Im having problems getting a logitec wingman (gameport) gamepad to work under gentoo.  I have read the kernel joystick documentation, and all posts i could find remotely related to getting the gamepad working but to little avail...

My problem I believe is due to the adi (logitec gamepad) module, as I can get a /dev/input/js0 device with the analog (generic joystick) module but when I try using the adi module instead this device is not created.  A number of posts refer to the need to hotplug the usb version of my joystick which is, for obvious reasons, impossible with a gameport device, and I wonder if the module errors causing this bug are the source of my woes.  
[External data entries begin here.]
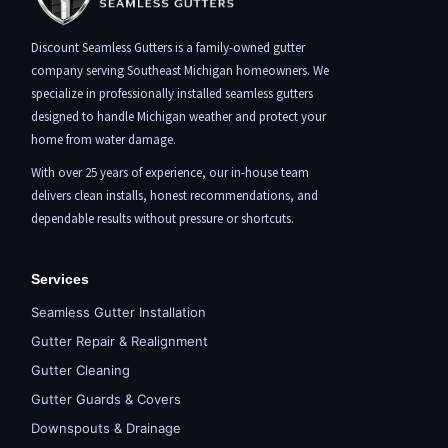
Discount Seamless Gutters is a family-owned gutter
company serving Southeast Michigan homeowners. We
specialize in professionally installed seamless gutters
designed to handle Michigan weather and protect your
home from water damage.
With over 25 years of experience, our in-house team
delivers clean installs, honest recommendations, and
dependable results without pressure or shortcuts.
Services
Seamless Gutter Installation
Gutter Repair & Realignment
Gutter Cleaning
Gutter Guards & Covers
Downspouts & Drainage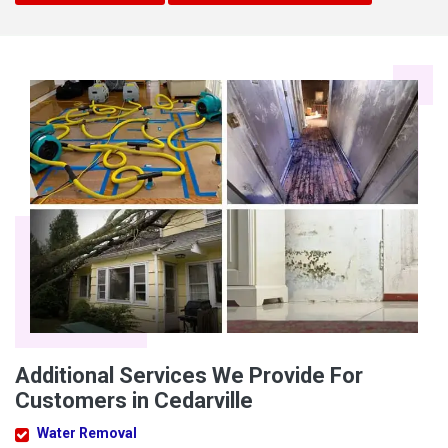
Additional Services We Provide For
Customers in Cedarville
Water Removal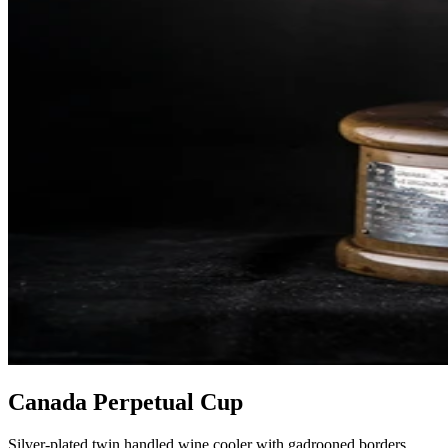
Canada Perpetual Cup
Silver-plated twin handled wine cooler with gadrooned borders,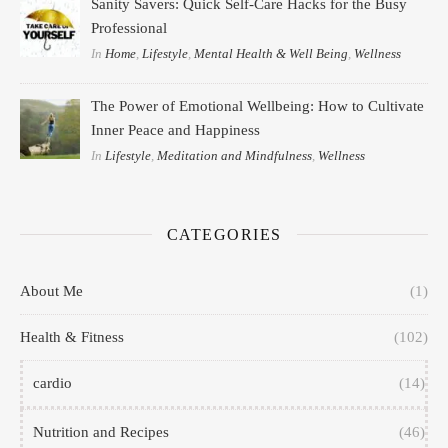
Sanity Savers: Quick Self-Care Hacks for the Busy
Professional
In
Home
,
Lifestyle
,
Mental Health & Well Being
,
Wellness
The Power of Emotional Wellbeing: How to Cultivate
Inner Peace and Happiness
In
Lifestyle
,
Meditation and Mindfulness
,
Wellness
CATEGORIES
About Me
(1)
Health & Fitness
(102)
cardio
(14)
Nutrition and Recipes
(46)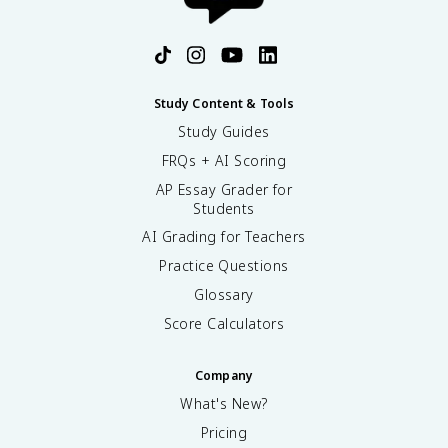
Study Content & Tools
Study Guides
FRQs + AI Scoring
AP Essay Grader for
Students
AI Grading for Teachers
Practice Questions
Glossary
Score Calculators
Company
What's New?
Pricing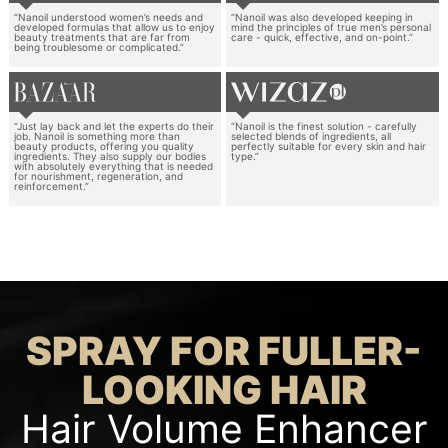
“Nanoil understood women’s needs and
“Nanoil was also developed keeping in
developed formulas that allow us to enjoy
mind the principles of true men’s personal
beauty treatments that are far from
care - quick, effective, and on-point.”
being troublesome or complicated.”
“Just lay back and let the experts do their
“Nanoil is the finest solution - carefully
job. Nanoil is something more than
selected blends of ingredients, all
beauty products, offering you quality
perfectly suitable for every skin and hair
ingredients. They also supply our bodies
type.”
with absolutely everything that is needed
for nourishment, regeneration, and
reinforcement.”
SPRAY FOR FULLER-
LOOKING HAIR
Hair Volume Enhancer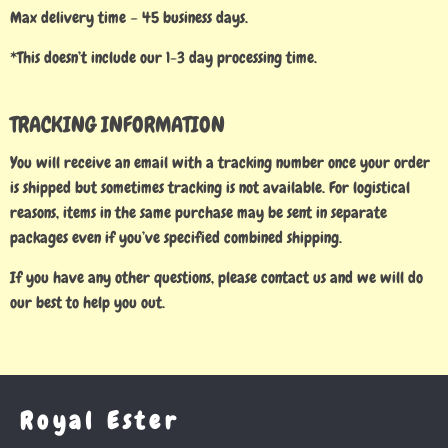
Max delivery time – 45 business days.
*This doesn’t include our 1-3 day processing time.
TRACKING INFORMATION
You will receive an email with a tracking number once your order
is shipped but sometimes tracking is not available. For logistical
reasons, items in the same purchase may be sent in separate
packages even if you’ve specified combined shipping.
If you have any other questions, please contact us and we will do
our best to help you out.
Royal Ester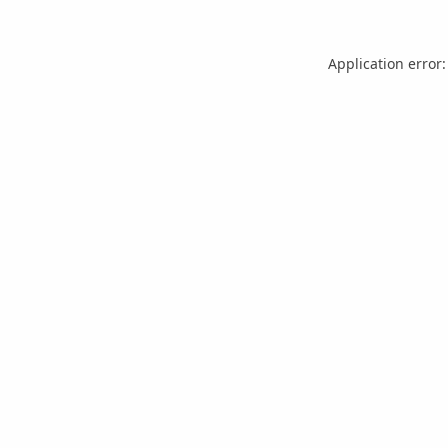
Application error: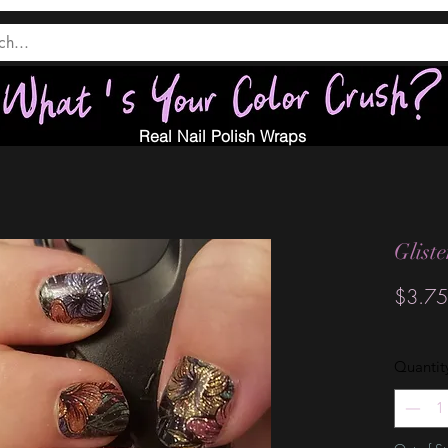
Real Nail Polish Wraps
Glist
$3.75
Quantit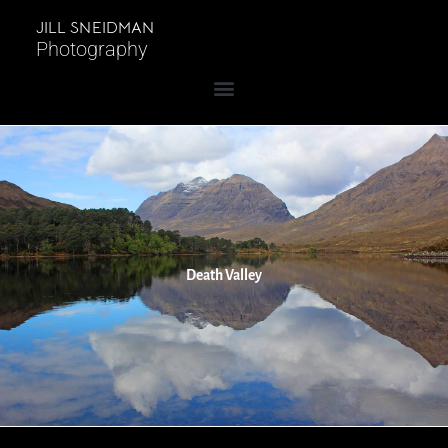
JILL SNEIDMAN
Photography
Death Valley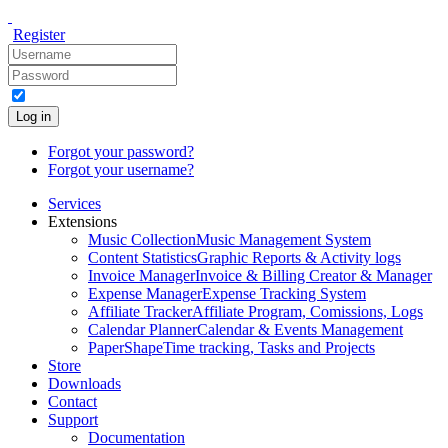
Register
Log in
Forgot your password?
Forgot your username?
Services
Extensions
Music Collection
Music Management System
Content Statistics
Graphic Reports & Activity logs
Invoice Manager
Invoice & Billing Creator & Manager
Expense Manager
Expense Tracking System
Affiliate Tracker
Affiliate Program, Comissions, Logs
Calendar Planner
Calendar & Events Management
PaperShape
Time tracking, Tasks and Projects
Store
Downloads
Contact
Support
Documentation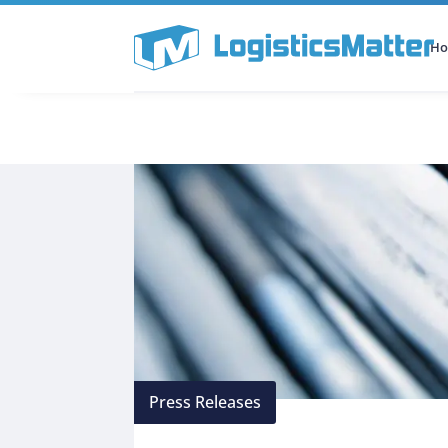
H
All Categories
Podcast
Press Releases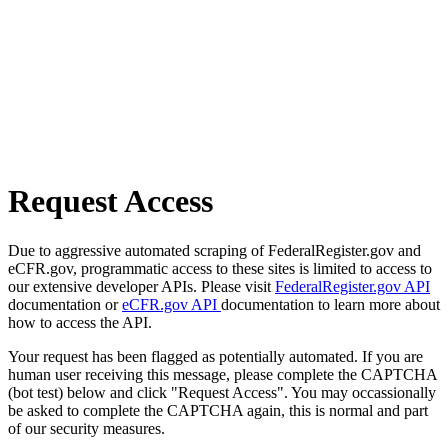
Request Access
Due to aggressive automated scraping of FederalRegister.gov and
eCFR.gov, programmatic access to these sites is limited to access to
our extensive developer APIs. Please visit
FederalRegister.gov API
documentation or
eCFR.gov API
documentation to learn more about
how to access the API.
Your request has been flagged as potentially automated. If you are
human user receiving this message, please complete the CAPTCHA
(bot test) below and click "Request Access". You may occassionally
be asked to complete the CAPTCHA again, this is normal and part
of our security measures.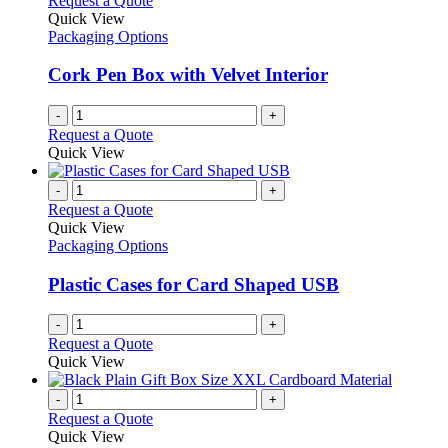
Request a Quote
Quick View
Packaging Options
Cork Pen Box with Velvet Interior
-
+
Request a Quote
Quick View
-
+
Request a Quote
Quick View
Packaging Options
Plastic Cases for Card Shaped USB
-
+
Request a Quote
Quick View
-
+
Request a Quote
Quick View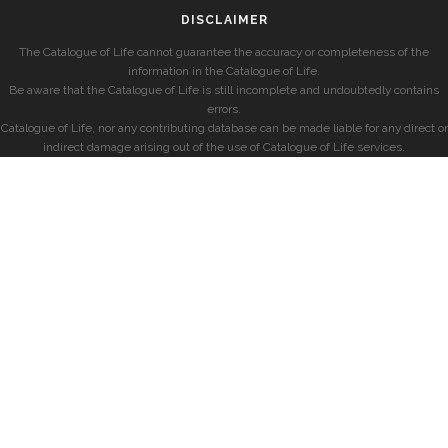
DISCLAIMER
The Catalogue of Life cannot guarantee the accuracy or completeness of the
information in the Catalogue of Life.
Be aware that the Catalogue of Life is still incomplete and undoubtedly contains
errors.
Catalogue of Life, nor any contributing database can be made liable for any direct or
indirect damage arising out of the use of Catalogue of Life services.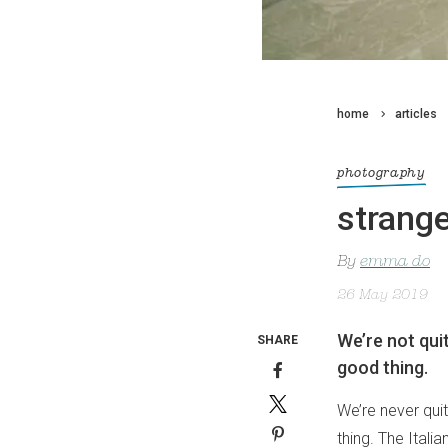
home
articles
photography
strange
By
emma do
26 May 2019
We’re not qui
SHARE
good thing.
We’re never qui
thing. The Ital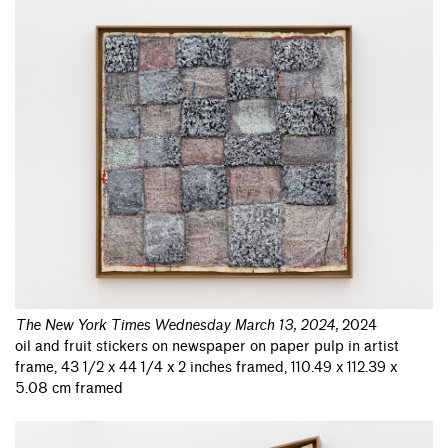
The New York Times Wednesday March 13, 2024
,
2024
oil and fruit stickers on newspaper on paper pulp in artist
frame, 43 1/2 x 44 1/4 x 2 inches framed, 110.49 x 112.39 x
5.08 cm framed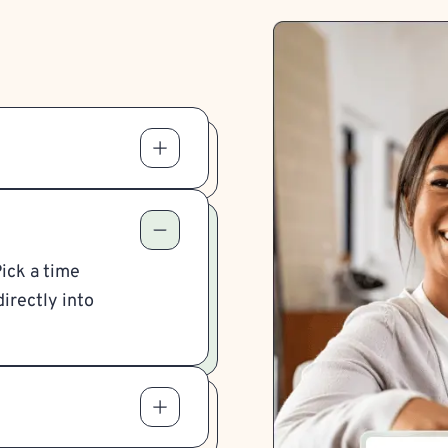
Pick a time
irectly into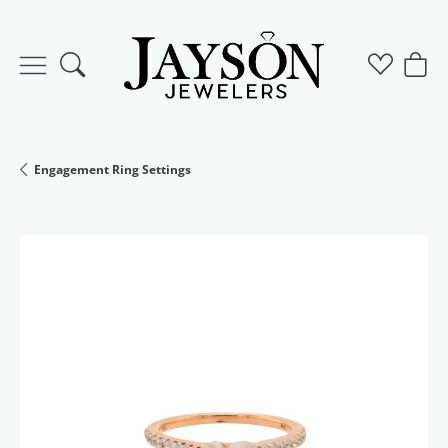
Toggle Search Menu
Toggle M
Togg
Engagement Ring Settings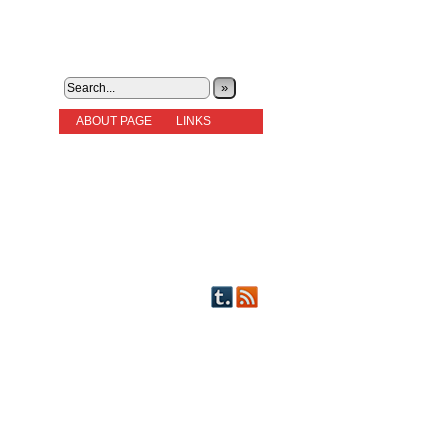
»
ABOUT PAGE
LINKS
STORIES
NEW READERS PLEASE READ!
OTHER FICTION
STORY INDEX
CHARACTERS
PICTS OF STRIPS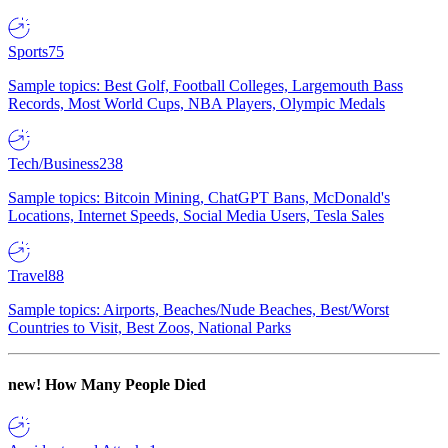
Sports
75
Sample topics: Best Golf, Football Colleges, Largemouth Bass
Records, Most World Cups, NBA Players, Olympic Medals
Tech/Business
238
Sample topics: Bitcoin Mining, ChatGPT Bans, McDonald's
Locations, Internet Speeds, Social Media Users, Tesla Sales
Travel
88
Sample topics: Airports, Beaches/Nude Beaches, Best/Worst
Countries to Visit, Best Zoos, National Parks
new!
How Many People Died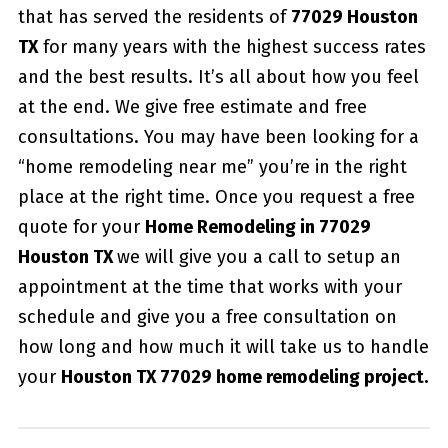
that has served the residents of
77029 Houston
TX
for many years with the highest success rates
and the best results. It’s all about how you feel
at the end. We give free estimate and free
consultations. You may have been looking for a
“home remodeling near me” you’re in the right
place at the right time. Once you request a free
quote for your
Home Remodeling in 77029
Houston TX
we will give you a call to setup an
appointment at the time that works with your
schedule and give you a free consultation on
how long and how much it will take us to handle
your
Houston TX 77029 home remodeling project.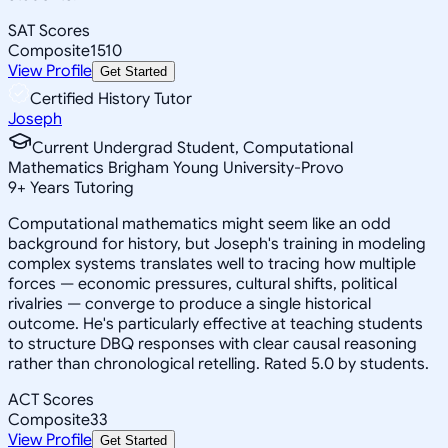
SAT Scores
Composite
1510
View Profile
Get Started
Certified History Tutor
Joseph
Current Undergrad Student, Computational
Mathematics Brigham Young University-Provo
9
+
Years Tutoring
Computational mathematics might seem like an odd
background for history, but Joseph's training in modeling
complex systems translates well to tracing how multiple
forces — economic pressures, cultural shifts, political
rivalries — converge to produce a single historical
outcome. He's particularly effective at teaching students
to structure DBQ responses with clear causal reasoning
rather than chronological retelling. Rated 5.0 by students.
ACT Scores
Composite
33
View Profile
Get Started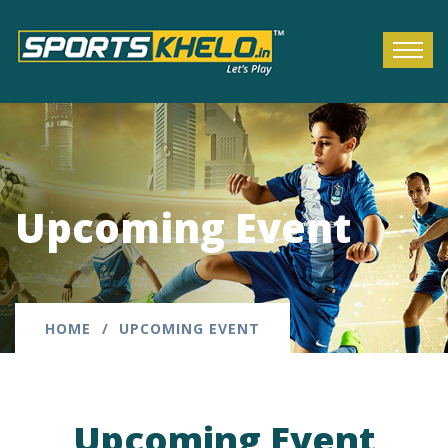
Upcoming Event
HOME
UPCOMING EVENT
Upcoming Event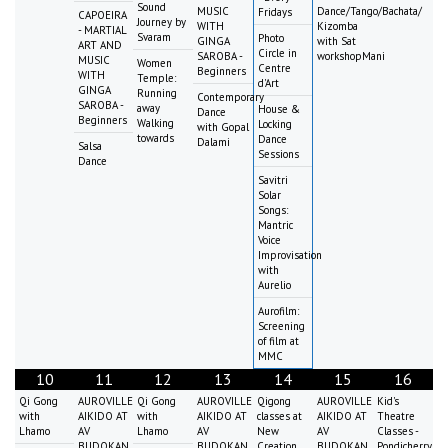
Sound
MUSIC
Dance/Tango/Bachata/
Fridays
CAPOEIRA
Journey by
WITH
Kizomba
- MARTIAL
Svaram
Photo
GINGA
with Sat
ART AND
Circle in
SAROBA -
workshopMani
MUSIC
Women
Centre
Beginners
WITH
Temple:
d'Art
GINGA
Running
Contemporary
SAROBA -
away
House &
Dance
Beginners
Walking
Locking
with Gopal
towards
Dance
Dalami
Salsa
Sessions
Dance
Savitri
Solar
Songs:
Mantric
Voice
Improvisation
with
Aurelio
Aurofilm:
Screening
of film at
MMC
10
11
12
13
14
15
16
Qi Gong
AUROVILLE
Qi Gong
AUROVILLE
Qigong
AUROVILLE
Kid's
with
AIKIDO AT
with
AIKIDO AT
classes at
AIKIDO AT
Theatre
Lhamo
AV
Lhamo
AV
New
AV
Classes -
BUDOKAN
BUDOKAN
Creation
BUDOKAN
Pondicherry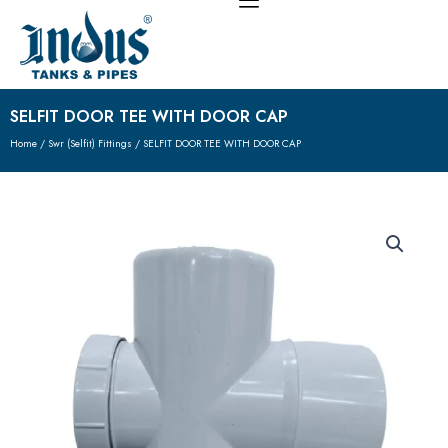
Skip
to
content
SELFIT DOOR TEE WITH DOOR CAP
Home
/
Swr (Selfit) Fittings
/ SELFIT DOOR TEE WITH DOOR CAP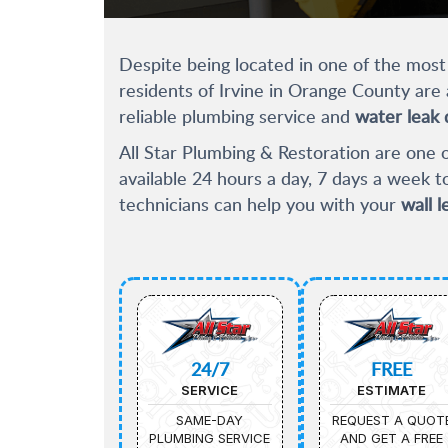
Despite being located in one of the most a
residents of Irvine in Orange County are 
reliable plumbing service and
water leak 
All Star Plumbing & Restoration are one o
available 24 hours a day, 7 days a week 
technicians can help you with your
wall l
24/7
FREE
SERVICE
ESTIMATE
SAME-DAY
REQUEST A QUOT
PLUMBING SERVICE
AND GET A FREE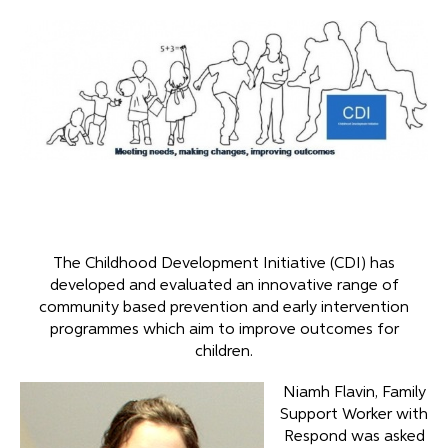
The Childhood Development Initiative (CDI) has
developed and evaluated an innovative range of
community based prevention and early intervention
programmes which aim to improve outcomes for
children.
Niamh Flavin, Family
Support Worker with
Respond was asked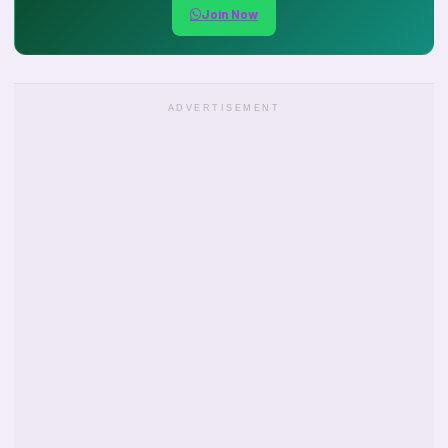
Join Now
ADVERTISEMENT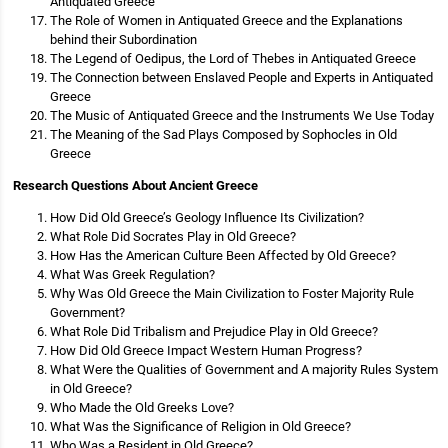
Antiquated Greece
The Role of Women in Antiquated Greece and the Explanations
behind their Subordination
The Legend of Oedipus, the Lord of Thebes in Antiquated Greece
The Connection between Enslaved People and Experts in Antiquated
Greece
The Music of Antiquated Greece and the Instruments We Use Today
The Meaning of the Sad Plays Composed by Sophocles in Old
Greece
Research Questions About Ancient Greece
How Did Old Greece’s Geology Influence Its Civilization?
What Role Did Socrates Play in Old Greece?
How Has the American Culture Been Affected by Old Greece?
What Was Greek Regulation?
Why Was Old Greece the Main Civilization to Foster Majority Rule
Government?
What Role Did Tribalism and Prejudice Play in Old Greece?
How Did Old Greece Impact Western Human Progress?
What Were the Qualities of Government and A majority Rules System
in Old Greece?
Who Made the Old Greeks Love?
What Was the Significance of Religion in Old Greece?
Who Was a Resident in Old Greece?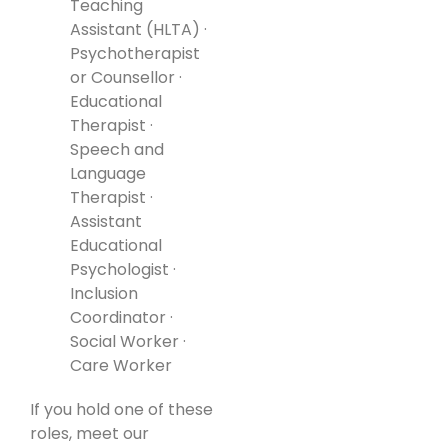
Teaching
Assistant (HLTA) ·
Psychotherapist
or Counsellor ·
Educational
Therapist ·
Speech and
Language
Therapist ·
Assistant
Educational
Psychologist ·
Inclusion
Coordinator ·
Social Worker ·
Care Worker
If you hold one of these
roles, meet our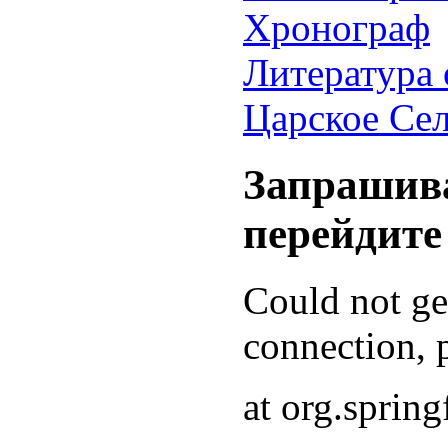
Хронограф
Литература 
Царское Се
Запрашива
перейдите
Could not g
connection, p
at org.sprin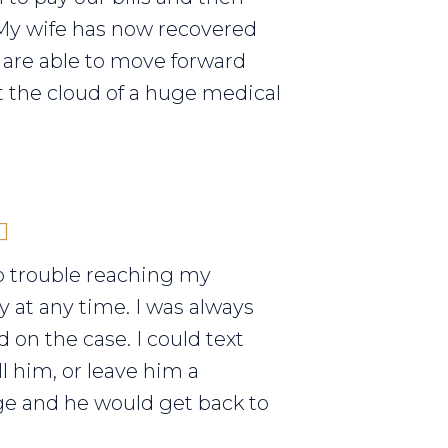
My wife has now recovered
are able to move forward
 the cloud of a huge medical
o trouble reaching my
y at any time. I was always
 on the case. I could text
ll him, or leave him a
e and he would get back to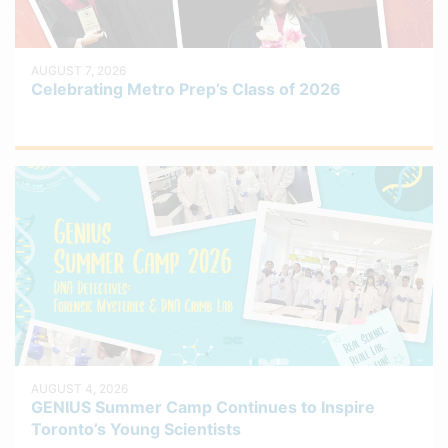
AUGUST 7, 2026
Celebrating Metro Prep’s Class of 2026
AUGUST 4, 2026
GENIUS Summer Camp Continues to Inspire
Toronto’s Young Scientists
While I would love to get the joystick I own going, I am looking for comments on what joysticks/gamepads others have found easy to get going under gentoo.

----------

## gsf

WEll , i got a sidewinder working under gentoo and its easy.

Hes connected to the soundcard (SB Live) so i have only to put

emu10k1-gp

joydev

sidewinder

in modules.autoload.

Greetz

----------

## nalin

thank you

I ended up printing out the joystick hardware compatibility list and hitting the computer store and ended up with a gavis gamepad pro usb, which has proved a good investment all around...cheap, enough buttons to emulate playstation, and extremely easy to get going (gameport, joydev, grip, and the hotplug package with appropriate kernel configuration)...

I also took the time to contact the maintainer of the kernel joystick support and document the adi bug so perhaps logitecs will be less problematic in the future

Incedently are you using alsa, I found getting my gameport (ns558 module) going with alsa was problematic as it needed to load before alsa

----------